Task requirements:
What is the number of lines in the entries that contain the word "entsteht"? Reply with that number only.

Records for this exercise:
######

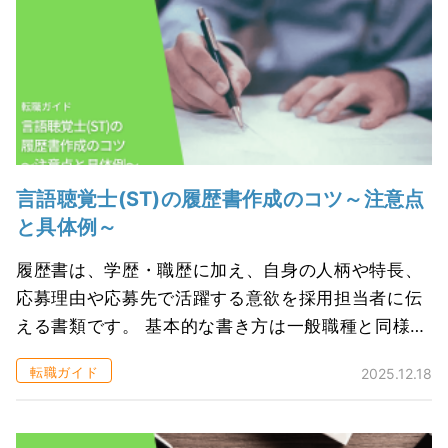
言語聴覚士(ST)の履歴書作成のコツ～注意点
と具体例～
履歴書は、学歴・職歴に加え、自身の人柄や特長、
応募理由や応募先で活躍する意欲を採用担当者に伝
える書類です。 基本的な書き方は一般職種と同様で
すが、言語聴覚士(ST)は職務内容や求められるスキ
転職ガイド
2025.12.18
ルが応募先によって大きく異なり...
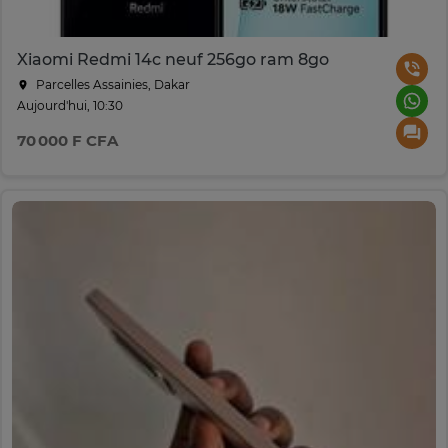
Xiaomi Redmi 14c neuf 256go ram 8go
Parcelles Assainies, Dakar
Aujourd'hui, 10:30
70 000 F CFA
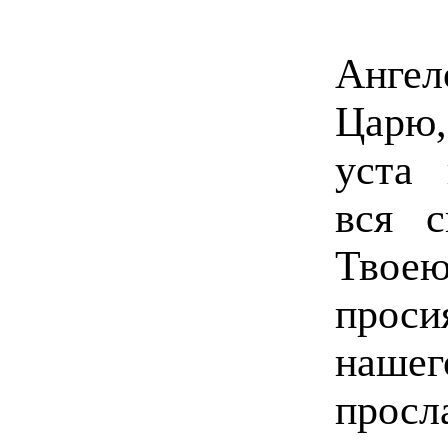
Ангел
Царю,
уста 
вся с
Твое
прос
нашег
просл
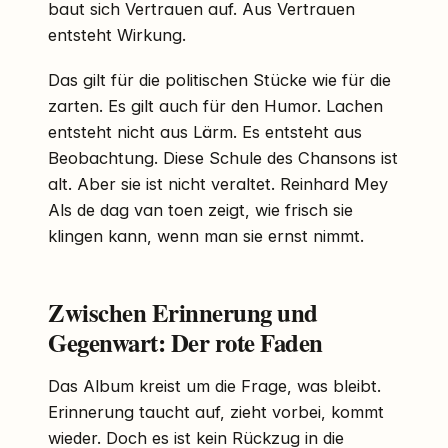
baut sich Vertrauen auf. Aus Vertrauen
entsteht Wirkung.
Das gilt für die politischen Stücke wie für die
zarten. Es gilt auch für den Humor. Lachen
entsteht nicht aus Lärm. Es entsteht aus
Beobachtung. Diese Schule des Chansons ist
alt. Aber sie ist nicht veraltet. Reinhard Mey
Als de dag van toen zeigt, wie frisch sie
klingen kann, wenn man sie ernst nimmt.
Zwischen Erinnerung und
Gegenwart: Der rote Faden
Das Album kreist um die Frage, was bleibt.
Erinnerung taucht auf, zieht vorbei, kommt
wieder. Doch es ist kein Rückzug in die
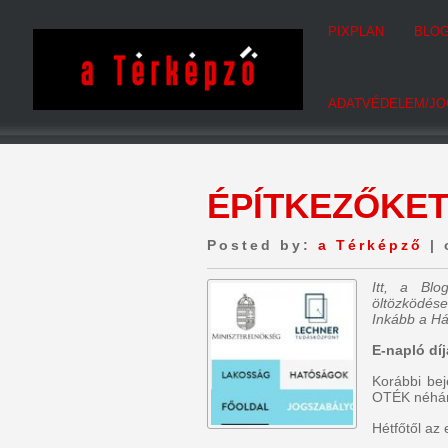
PIXPLAN
BLO
ADATVÉDELEM/JO
ÉPÍTKEZŐKET
Posted by:
a Térképző
| 
Itt, a Bl
öltözködése
Inkább a Há
E-napló díj
Korábbi bej
OTÉK néhán
Hétfőtől az 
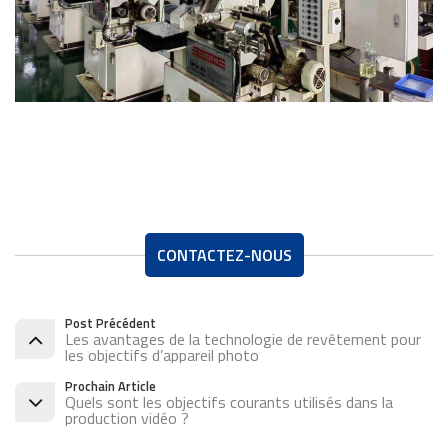
CONTACTEZ-NOUS
Post Précédent
Les avantages de la technologie de revêtement pour
les objectifs d’appareil photo
Prochain Article
Quels sont les objectifs courants utilisés dans la
production vidéo ?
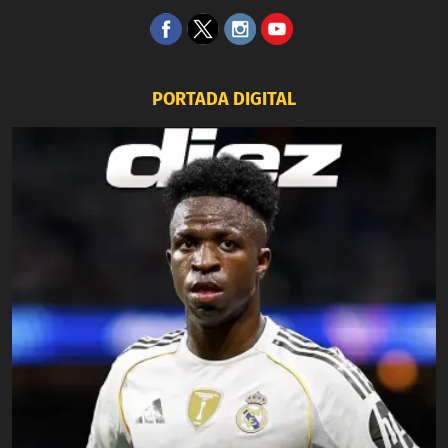
PORTADA DIGITAL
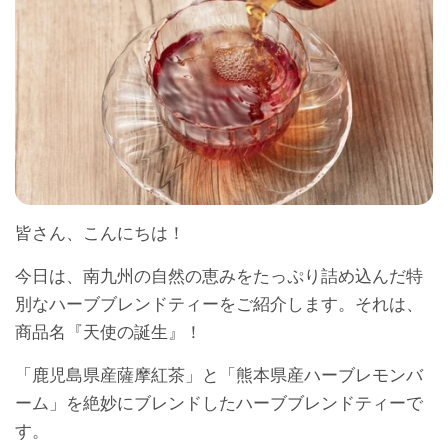
皆さん、こんにちは！
今日は、南九州の自然の恵みをたっぷり詰め込んだ特
別なハーブブレンドティーをご紹介します。それは、
商品名『天使の誕生』！
「鹿児島県産薩摩紅茶」と「熊本県産ハーブレモンバ
ーム」を絶妙にブレンドしたハーブブレンドティーで
す。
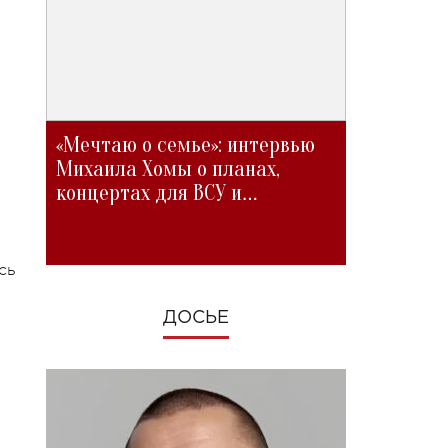
«Мечтаю о семье»: интервью
Михаила Хомы о планах,
концертах для ВСУ и
изменениях во время войны
сь
ДОСЬЕ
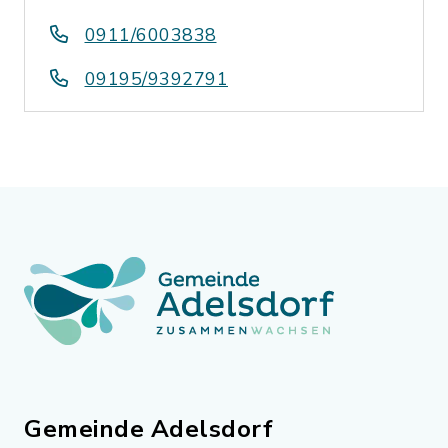
0911/6003838
09195/9392791
Gemeinde Adelsdorf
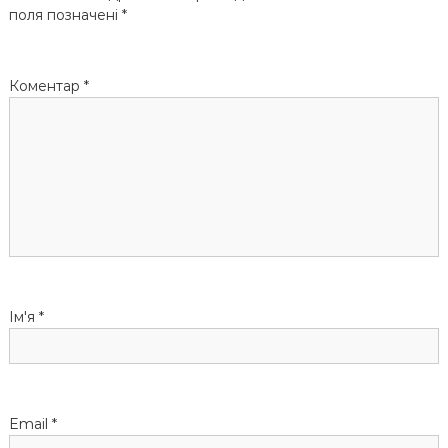
а
поля позначені
*
ц
Коментар
*
і
я
з
а
п
и
Ім'я
*
с
і
Email
*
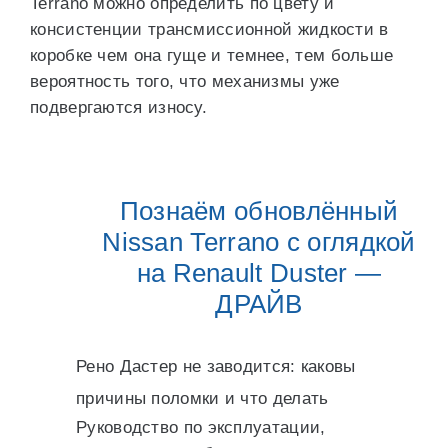
Terrano можно определить по цвету и
консистенции трансмиссионной жидкости в
коробке чем она гуще и темнее, тем больше
вероятность того, что механизмы уже
подвергаются износу.
Познаём обновлённый
Nissan Terrano с оглядкой
на Renault Duster —
ДРАЙВ
Рено Дастер не заводится: каковы
причины поломки и что делать
Руководство по эксплуатации,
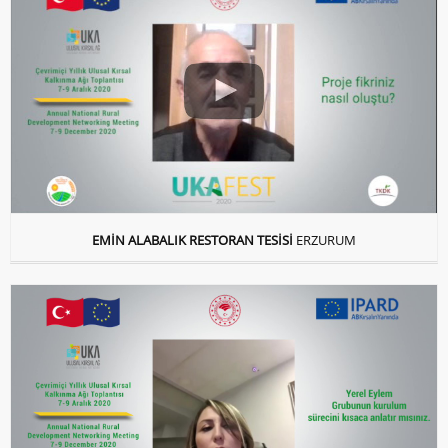
EMİN ALABALIK RESTORAN TESİSİ
ERZURUM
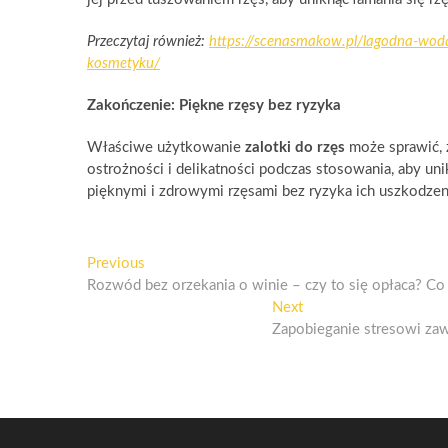
Przeczytaj również:
https://scenasmakow.pl/lagodna-woda
kosmetyku/
Zakończenie: Piękne rzęsy bez ryzyka
Właściwe użytkowanie
zalotki do rzęs
może sprawić, ż
ostrożności i delikatności podczas stosowania, aby un
pięknymi i zdrowymi rzęsami bez ryzyka ich uszkodzen
Nawigacja
Previous
Previous
post:
Rozwód bez orzekania o winie – czy to się opłaca? C
wpisu
Next
Next
post:
Zapobieganie stresowi za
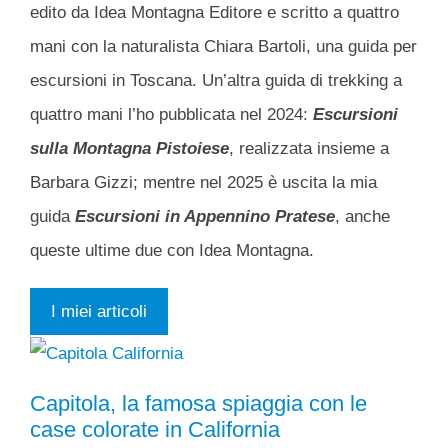
edito da Idea Montagna Editore e scritto a quattro
mani con la naturalista Chiara Bartoli, una guida per
escursioni in Toscana. Un’altra guida di trekking a
quattro mani l’ho pubblicata nel 2024:
Escursioni
sulla Montagna Pistoiese
, realizzata insieme a
Barbara Gizzi; mentre nel 2025 è uscita la mia
guida
Escursioni in Appennino Pratese
, anche
queste ultime due con Idea Montagna.
I miei articoli
Capitola, la famosa spiaggia con le
case colorate in California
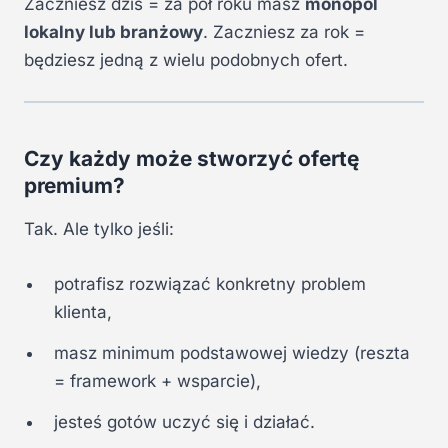
Zaczniesz dziś = za pół roku masz
monopol
lokalny lub branżowy
. Zaczniesz za rok =
będziesz jedną z wielu podobnych ofert.
Czy każdy może stworzyć ofertę
premium?
Tak. Ale tylko jeśli:
potrafisz rozwiązać konkretny problem
klienta,
masz minimum podstawowej wiedzy (reszta
= framework + wsparcie),
jesteś gotów uczyć się i działać.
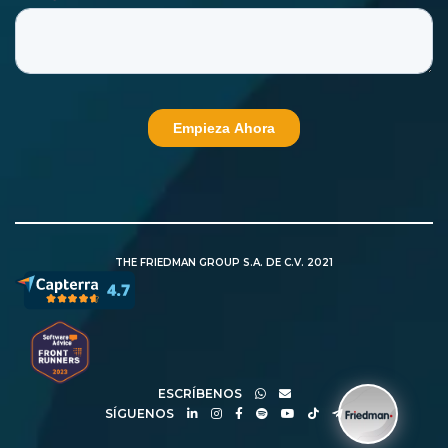
THE FRIEDMAN GROUP S.A. DE C.V. 2021
ESCRÍBENOS
SÍGUENOS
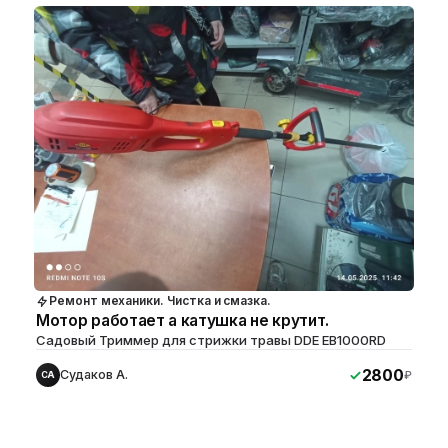
Ремонт механики. Чистка и смазка.
Мотор работает а катушка не крутит.
Садовый Триммер для стрижки травы DDE EB1000RD
2800
Судаков А.
₽
СА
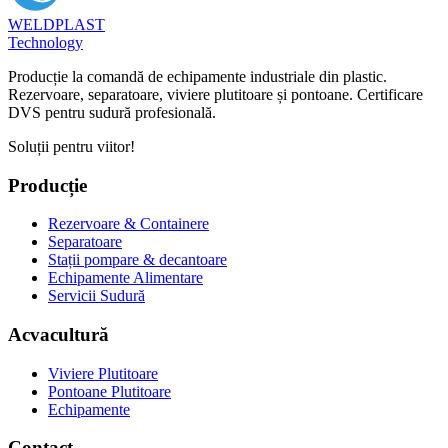
WELDPLAST
Technology
Producție la comandă de echipamente industriale din plastic.
Rezervoare, separatoare, viviere plutitoare și pontoane. Certificare
DVS pentru sudură profesională.
Soluții pentru viitor!
Producție
Rezervoare & Containere
Separatoare
Stații pompare & decantoare
Echipamente Alimentare
Servicii Sudură
Acvacultură
Viviere Plutitoare
Pontoane Plutitoare
Echipamente
Contact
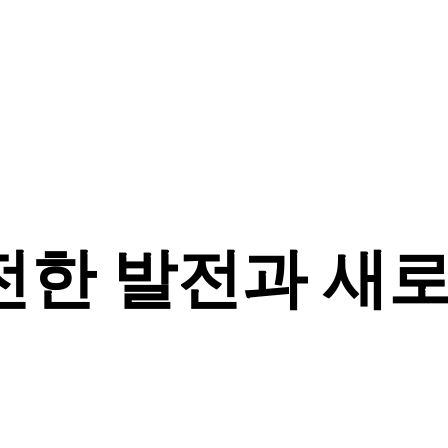
한 발전과 새로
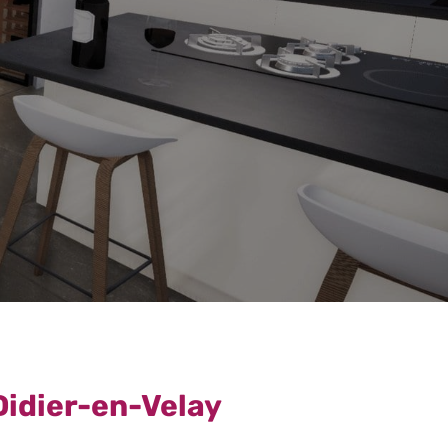
Didier-en-Velay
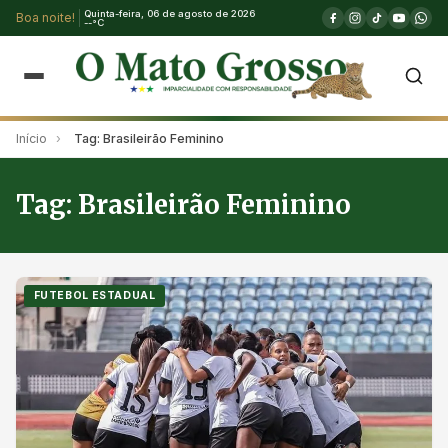
Quinta-feira, 06 de agosto de 2026
Boa noite!
--°C
Início
›
Tag: Brasileirão Feminino
Tag: Brasileirão Feminino
FUTEBOL ESTADUAL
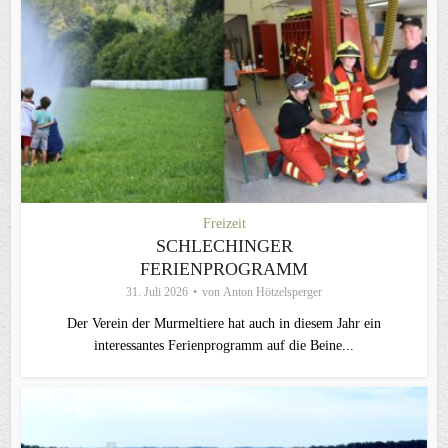
Freizeit
SCHLECHINGER
FERIENPROGRAMM
31. Juli 2026
von
Anton Hötzelsperger
Der Verein der Murmeltiere hat auch in diesem Jahr ein
interessantes Ferienprogramm auf die Beine...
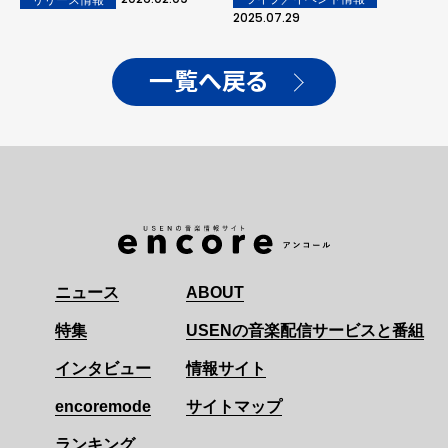
ト先行予約解禁！
倶楽部では、ラジオ番組
2025.07.29
「深夜放談」スタート！
一覧へ戻る
ニュース
ABOUT
特集
USENの音楽配信サービスと番組
インタビュー
情報サイト
encoremode
サイトマップ
ランキング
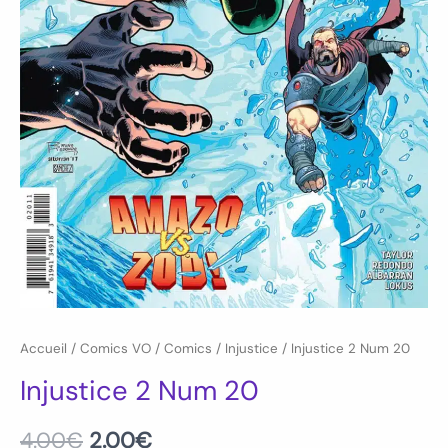
Accueil
/
Comics VO
/
Comics
/
Injustice
/ Injustice 2 Num 20
Injustice 2 Num 20
4.00
€
2.00
€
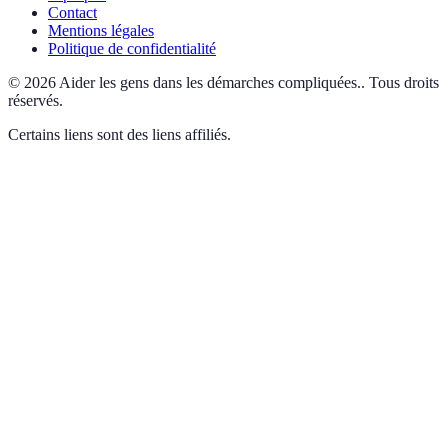
Contact
Mentions légales
Politique de confidentialité
©
2026
Aider les gens dans les démarches compliquées.
.
Tous droits
réservés.
Certains liens sont des liens affiliés.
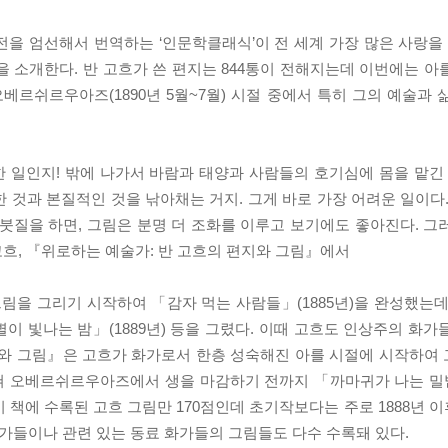
을 엄선해서 번역하는 ‘인문학클래식’이 전 세계 가장 많은 사랑을 
소개한다. 반 고흐가 쓴 편지는 844통이 전해지는데 이번에는 아를(18
), 오베르쉬르우아즈(1890년 5월~7월) 시절 중에서 특히 그의 예술과
 일인지! 밖에 나가서 바람과 태양과 사람들의 호기심에 몸을 맡긴 
 것과 본질적인 것을 낚아채는 거지. 그게 바로 가장 어려운 일이다.
붓질을 하면, 그림은 분명 더 조화를 이루고 보기에도 좋아진다. 그
 고흐, 『위로하는 예술가: 반 고흐의 편지와 그림』에서
림을 그리기 시작하여 「감자 먹는 사람들」(1885년)을 완성했는데
별이 빛나는 밤」(1889년) 등을 그렸다. 이때 고흐도 인상주의 화
지와 그림』은 고흐가 화가로서 한층 성숙해진 아를 시절에 시작하여
 오베르쉬르우아즈에서 생을 마감하기 전까지 「까마귀가 나는 밀밭」
 책에 수록된 고흐 그림만 170점인데 초기작보다는 주로 1888년 
화가들이나 관련 있는 동료 화가들의 그림들도 다수 수록돼 있다.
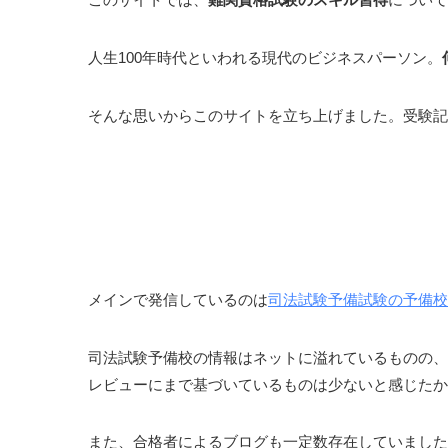
人生100年時代といわれる現代のビジネスパーソン。
そんな思いからこのサイトを立ち上げました。受験
どんな情報を発信するの？
メインで発信しているのは
司法試験予備試験の予備校
司法試験予備校の情報はネットに溢れているものの、
レビューにまで基づいているものは少ないと感じたか
また、合格者によるブログも一定数存在していました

######

Solution below:
2